HOW TO COMPLETE THIS TASK »
Determine how many lines of the listing contain the word "briques". The reply is that number alone.

THE DATA »
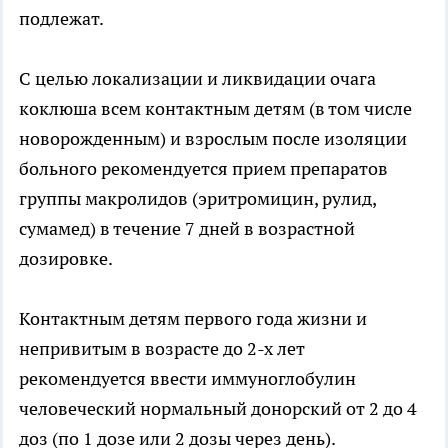
подлежат.
С целью локализации и ликвидации очага
коклюша всем контактным детям (в том числе
новорожденным) и взрослым после изоляции
больного рекомендуется прием препаратов
группы макролидов (эритромицин, рулид,
сумамед) в течение 7 дней в возрастной
дозировке.
Контактным детям первого года жизни и
непривитым в возрасте до 2-х лет
рекомендуется ввести иммуноглобулин
человеческий нормальный донорский от 2 до 4
доз (по 1 дозе или 2 дозы через день).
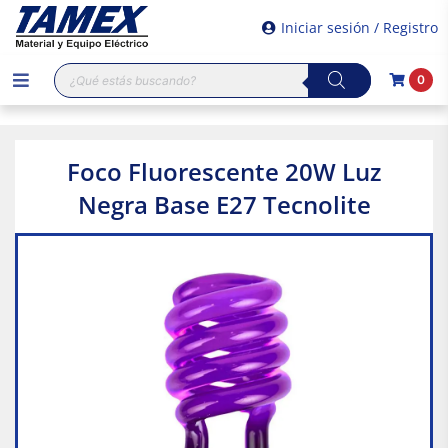
Iniciar sesión / Registro
Búsqueda
0
de
productos
Foco Fluorescente 20W Luz
Negra Base E27 Tecnolite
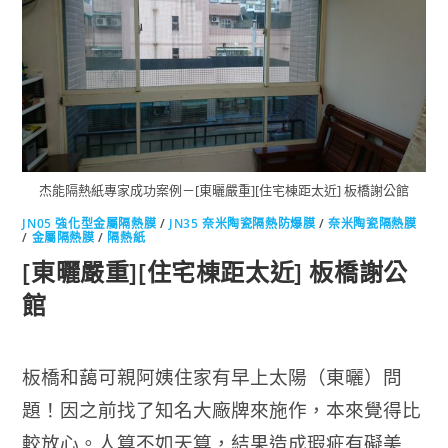
(閱讀全文…)
0 COMMENTS
2018-07-09
杰能隔熱紙專家成功案例－[東曬嚴重][住宅棟距太近] 板橋謝公館
JN05 強化型金屬隔熱膜
/
JN35 奈米陶瓷隔熱防爆膜
/
奈米陶瓷隔熱膜
/
金屬隔熱膜
/
隔熱紙
[東曬嚴重][住宅棟距太近] 板橋謝公
館
板橋和藹可親阿姨住家有早上太陽（東曬）問
題！
因之前找了知名大廠牌來施作，
本來覺得比
較放心。人算不如天算，結果造成瑕疵有礙美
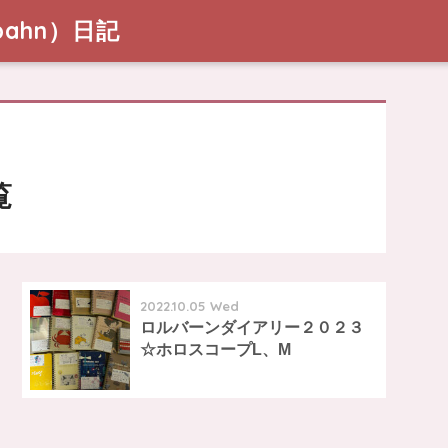
ahn）日記
覧
2022.10.05 Wed
ロルバーンダイアリー２０２３
☆ホロスコープL、M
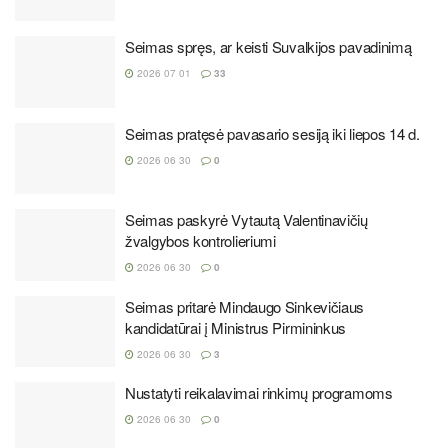
Seimas spręs, ar keisti Suvalkijos pavadinimą
2026 07 01
33
Seimas pratęsė pavasario sesiją iki liepos 14 d.
2026 06 30
0
Seimas paskyrė Vytautą Valentinavičių
žvalgybos kontrolieriumi
2026 06 30
0
Seimas pritarė Mindaugo Sinkevičiaus
kandidatūrai į Ministrus Pirmininkus
2026 06 30
3
Nustatyti reikalavimai rinkimų programoms
2026 06 30
0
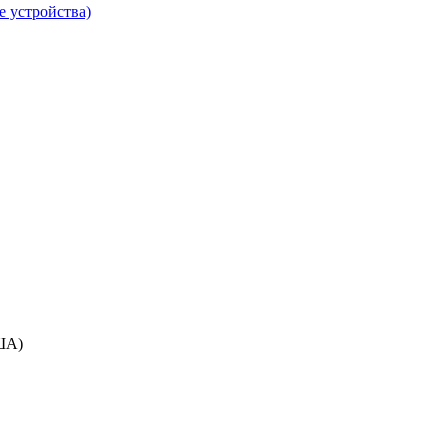
е устройства)
ША)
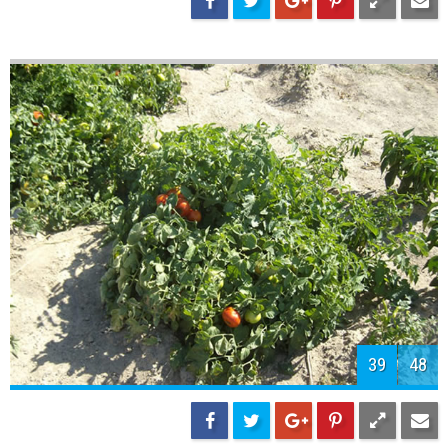
41
48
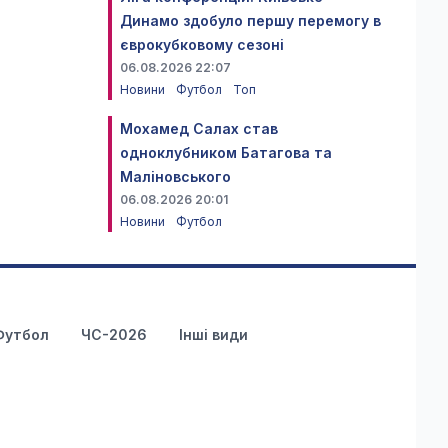
Динамо здобуло першу перемогу в
єврокубковому сезоні
06.08.2026 22:07
Новини
Футбол
Топ
Мохамед Салах став
одноклубником Батагова та
Маліновського
06.08.2026 20:01
Новини
Футбол
Футбол
ЧС-2026
Інші види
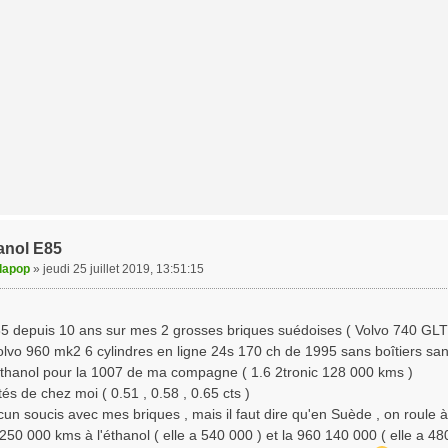
anol E85
dapop
»
jeudi 25 juillet 2019, 13:51:15
5 depuis 10 ans sur mes 2 grosses briques suédoises ( Volvo 740 GLT , 
lvo 960 mk2 6 cylindres en ligne 24s 170 ch de 1995 sans boîtiers sans 
éthanol pour la 1007 de ma compagne ( 1.6 2tronic 128 000 kms )
tés de chez moi ( 0.51 , 0.58 , 0.65 cts )
cun soucis avec mes briques , mais il faut dire qu'en Suède , on roule à
 250 000 kms à l'éthanol ( elle a 540 000 ) et la 960 140 000 ( elle a 48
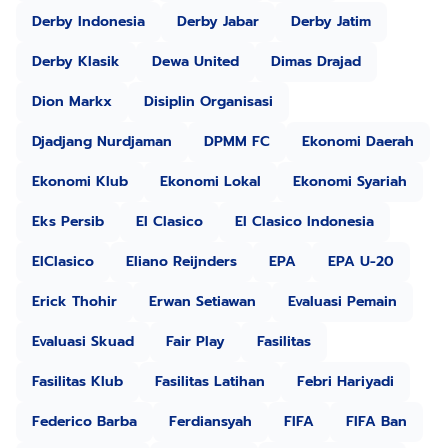
Derby Indonesia
Derby Jabar
Derby Jatim
Derby Klasik
Dewa United
Dimas Drajad
Dion Markx
Disiplin Organisasi
Djadjang Nurdjaman
DPMM FC
Ekonomi Daerah
Ekonomi Klub
Ekonomi Lokal
Ekonomi Syariah
Eks Persib
El Clasico
El Clasico Indonesia
ElClasico
Eliano Reijnders
EPA
EPA U-20
Erick Thohir
Erwan Setiawan
Evaluasi Pemain
Evaluasi Skuad
Fair Play
Fasilitas
Fasilitas Klub
Fasilitas Latihan
Febri Hariyadi
Federico Barba
Ferdiansyah
FIFA
FIFA Ban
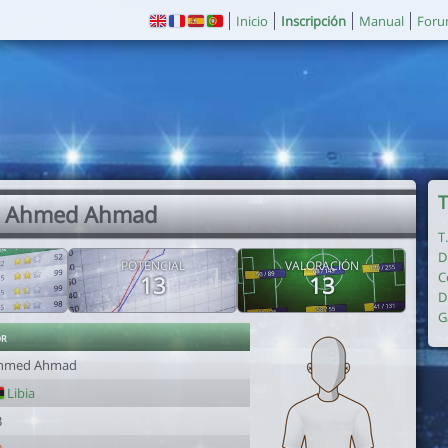
Inicio
Inscripción
Manual
For
T
. Ahmed Ahmad
T
D
POTENCIAL
VALORACIÓN
C
13
13
D
G
or
hmed Ahmad
Libia
3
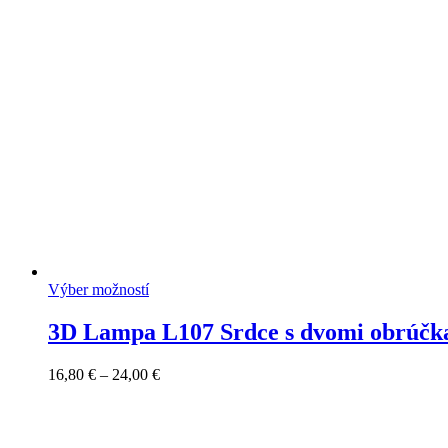
Výber možností
3D Lampa L107 Srdce s dvomi obrúčk
Price
16,80
€
–
24,00
€
range:
16,80 €
through
24,00 €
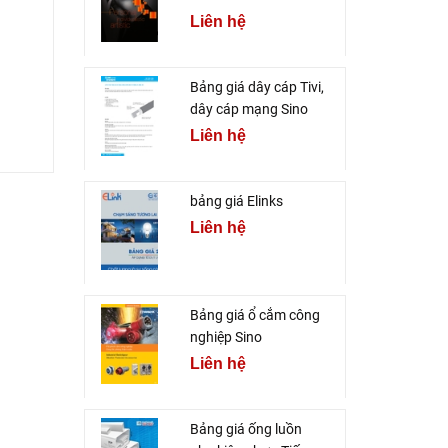
Liên hệ
Bảng giá dây cáp Tivi,
dây cáp mạng Sino
Liên hệ
bảng giá Elinks
Liên hệ
Bảng giá ổ cắm công
nghiệp Sino
Liên hệ
Bảng giá ống luồn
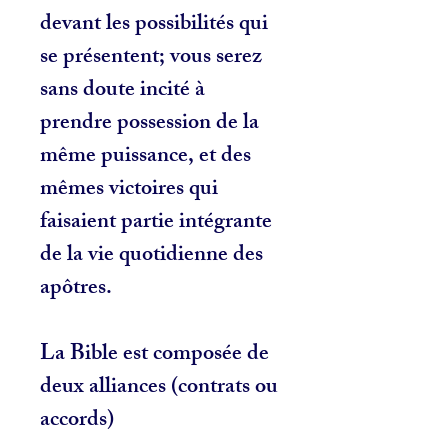
devant les possibilités qui
se présentent; vous serez
sans doute incité à
prendre possession de la
même puissance, et des
mêmes victoires qui
faisaient partie intégrante
de la vie quotidienne des
apôtres.
La Bible est composée de
deux alliances (contrats ou
accords)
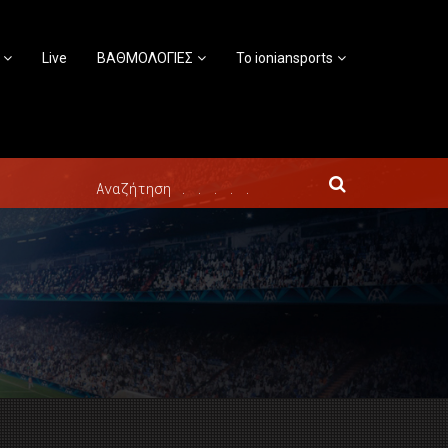
Live
ΒΑΘΜΟΛΟΓΙΕΣ
Το ioniansports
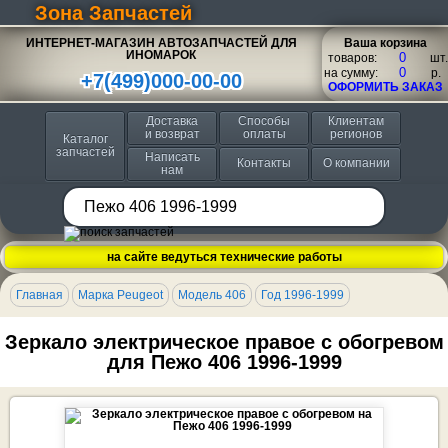
Зона Запчастей
ИНТЕРНЕТ-МАГАЗИН АВТОЗАПЧАСТЕЙ ДЛЯ
Ваша корзина
ИНОМАРОК
товаров:
шт.
на сумму:
p.
+7(499)000-00-00
ОФОРМИТЬ ЗАКАЗ
Доставка
Способы
Клиентам
и возврат
оплаты
регионов
Каталог
запчастей
Написать
Контакты
О компании
нам
на сайте ведуться технические работы
Главная
Марка Peugeot
Модель 406
Год 1996-1999
Зеркало электрическое правое с обогревом
для Пежо 406 1996-1999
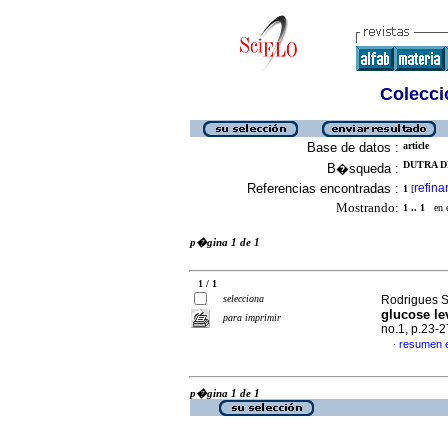
Colecció
Base de datos :
article
DUTRA D
B�squeda :
Referencias encontradas :
refina
1
[
Mostrando:
1 .. 1
en el
p�gina 1 de 1
1 / 1
selecciona
Rodrigues Si
glucose lev
para imprimir
no.1, p.23-
resumen 
·
p�gina 1 de 1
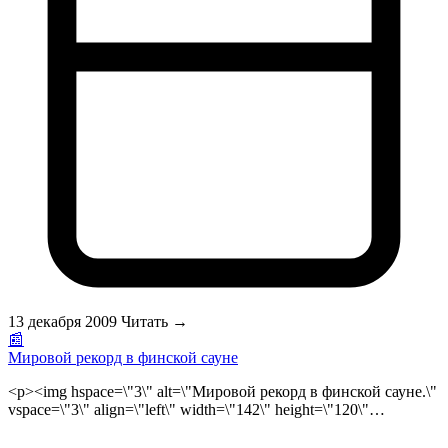
исследования отечественных (П. И. Готов-цев, В. И.
Дубровский, 1981; В. И. Дубровский, 1973, 1976, 1985, 1988)
и ряда зарубежных авторов (Н. Fresenius, 1977; L. Prokop,
1979; Н. Kraus, 1981, и др.) свидетельствуют об обратном,
особенно если такой комплекс(частого приема сауны)
применяют спортсмены высокой квалификации.
Исследования показывают, что <strong>сауна</strong> в
сочетании с ваннами, гидромассажем, массажем, при
ежедневном и многочасовом приеме ведет к перегрузкам
кардиореспираторной системы</p>
13 декабря 2009
Читать →
📰
Мировой рекорд в финской сауне
<p><img hspace=\"3\" alt=\"Мировой рекорд в финской сауне.\"
vspace=\"3\" align=\"left\" width=\"142\" height=\"120\"
style=\"null\"
src=\"/public/files/sauna_rekord_guiness_logo.jpg\">В очередной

THE ANSWER »
2